EXERCISE GOAL ▸ The records must be duplicated exactly, with every picture left out.

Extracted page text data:
____________

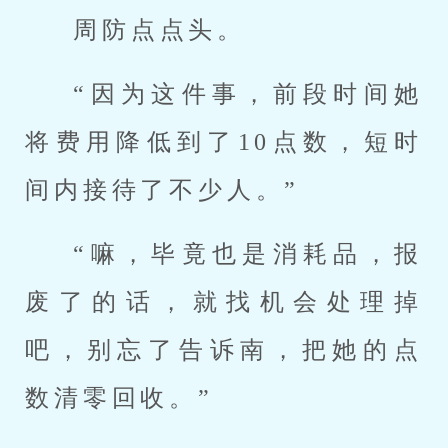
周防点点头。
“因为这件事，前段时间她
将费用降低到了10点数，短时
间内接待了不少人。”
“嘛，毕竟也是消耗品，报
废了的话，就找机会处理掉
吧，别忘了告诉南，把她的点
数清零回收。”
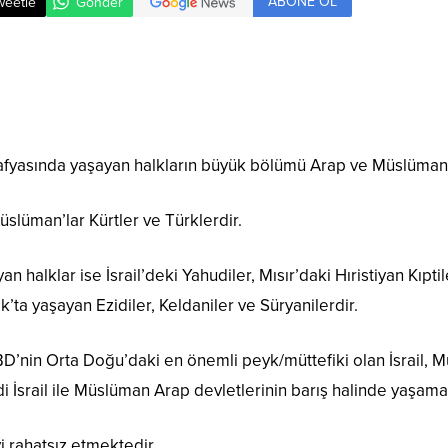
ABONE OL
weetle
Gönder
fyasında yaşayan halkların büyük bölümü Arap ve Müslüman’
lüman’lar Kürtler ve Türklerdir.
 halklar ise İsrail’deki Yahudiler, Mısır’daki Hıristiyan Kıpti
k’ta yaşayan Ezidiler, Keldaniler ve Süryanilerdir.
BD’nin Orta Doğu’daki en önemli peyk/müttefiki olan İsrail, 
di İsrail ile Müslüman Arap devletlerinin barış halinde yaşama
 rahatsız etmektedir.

____________

YOUR SOLUTION ▸
周防点点头。
“因为这件事，前段时间她
将费用降低到了10点数，短时
间内接待了不少人。”
“嘛，毕竟也是消耗品，报
废了的话，就找机会处理掉
吧，别忘了告诉南，把她的点
数清零回收。”
ABONE OL
weetle
Gönder
fyasında yaşayan halkların büyük bölümü Arap ve Müslüman’
lüman’lar Kürtler ve Türklerdir.
 halklar ise İsrail’deki Yahudiler, Mısır’daki Hıristiyan Kıpti
k’ta yaşayan Ezidiler, Keldaniler ve Süryanilerdir.
BD’nin Orta Doğu’daki en önemli peyk/müttefiki olan İsrail, 
di İsrail ile Müslüman Arap devletlerinin barış halinde yaşama
 rahatsız etmektedir.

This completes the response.